I dont think that we should keep the electoral college. i think that we should just have it to where it would just be an election by popular vote for the president of the United States. One reason that i feel this way is because you dont always have the power of knowing why you are voting for. Another reason is because sometimes voters get confused about the electors and they vote for the wrong candidate. Did you know that in the year 2000 over 60 percent of voters would prefer a direct election to the kind that we have now.

Another fact is that under the electoral college system, voters vote not for the president, but for a slate of electors, who in turn elect the president. Just think of it this way state legislatures are trechnically responsible for picking electors, and that those electors could always defy the will of the people. For example perhaps most worrying is the prospect of a tie in the electoral vote. In that case, the election would then be thrown to the House of Respresentatives, where state delegations vote on the president and the senate would choose the vice president. so basically if there were to be a tie in the electoral vote you wouldn't even have a vote in who you're voting for.

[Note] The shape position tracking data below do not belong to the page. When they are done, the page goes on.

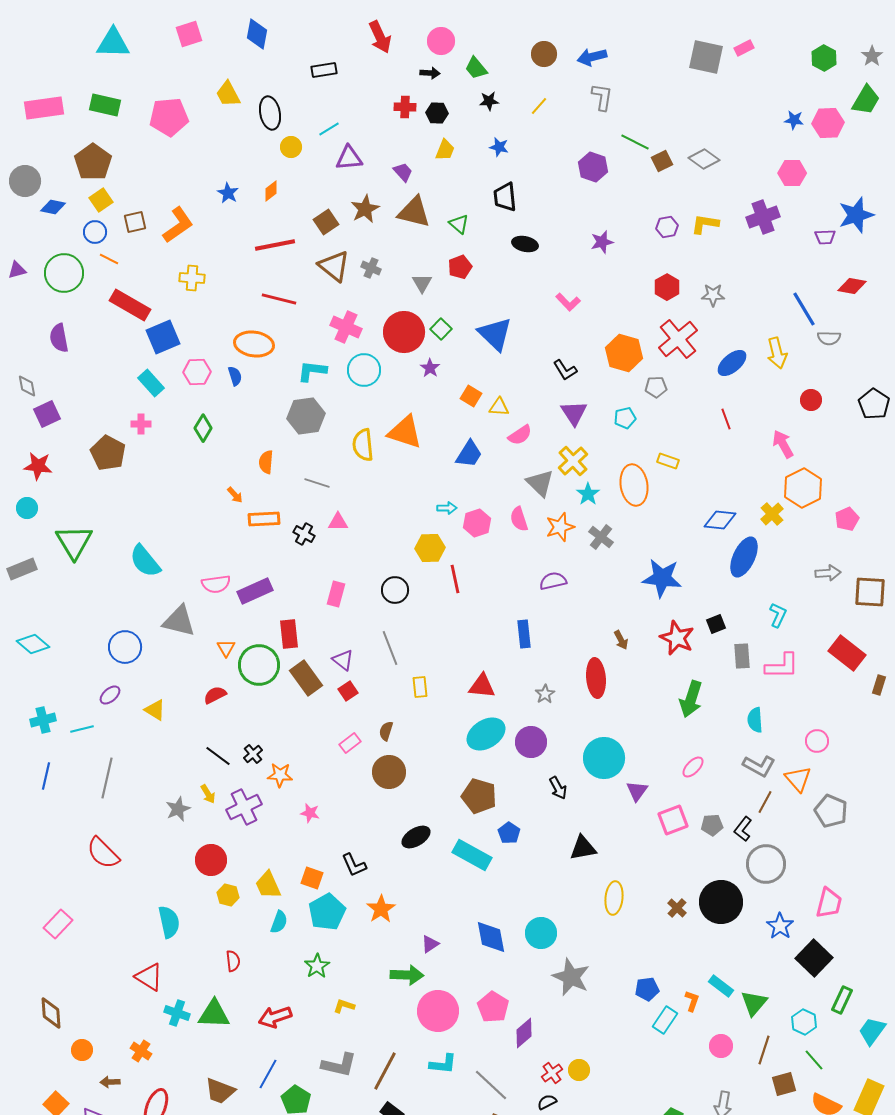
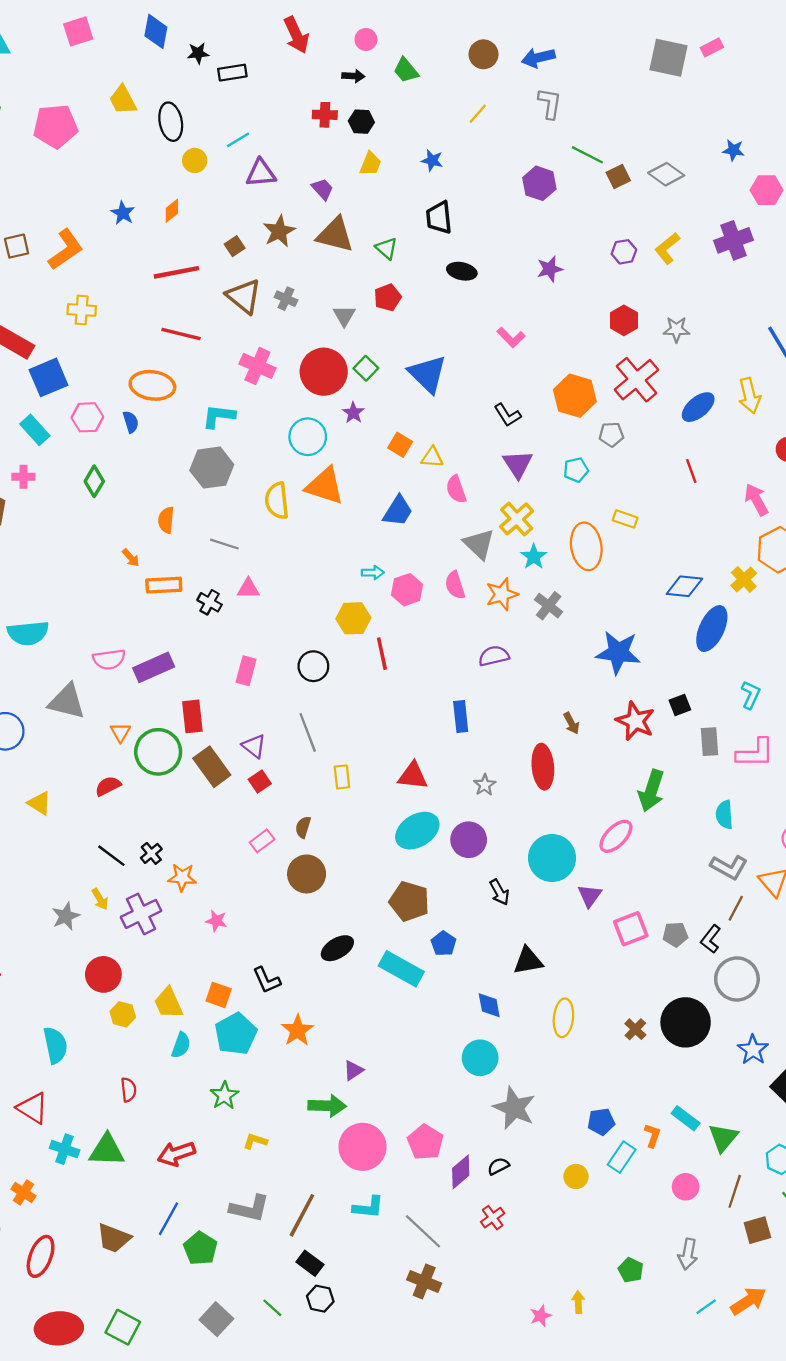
pink circle: (441, 41) -> (366, 39), size x0.7
black star: (489, 101) -> (198, 53), moved
blue star: (794, 120) -> (734, 150), moved
brown square: (326, 222) -> (235, 246), size x0.7
yellow L-shape: (705, 224) -> (667, 248), turned -48
cyan circle: (364, 370) -> (308, 437), moved
pink semicircle: (520, 435) -> (456, 489), turned 105
cyan semicircle: (145, 561) -> (28, 633), turned -57
pink ellipse: (693, 767) -> (616, 836), moved, size x1.4
blue diamond: (491, 937) -> (489, 1005), moved, size x0.7
yellow circle: (579, 1070) -> (576, 1177), moved
black semicircle: (547, 1102) -> (498, 1166), moved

Because each state casts only one vote, the single representative from Wyoming, representing 500,000 voters, would have as much say as the 55 representatives from California, who represent 35 million voters. Given that many voters vote one party for president and another for congress, the House's selection can hardly be expected to reflect the will of the people. The election is only a few swing voters away from catastrophe. At the basic level the electoral college is unfair to voters.

Because of the winner take-all system in each state, the candidates dont spend time in states they know dont have achance of winning, focusing only on the tight races in the "swing" states. during the 2000 campaign, seventeen states didn't see the candidates at all. If anyone has a good argument for putting the fate of the presidnecy in the hands of a few swing voters in ohio, they have yet to make it.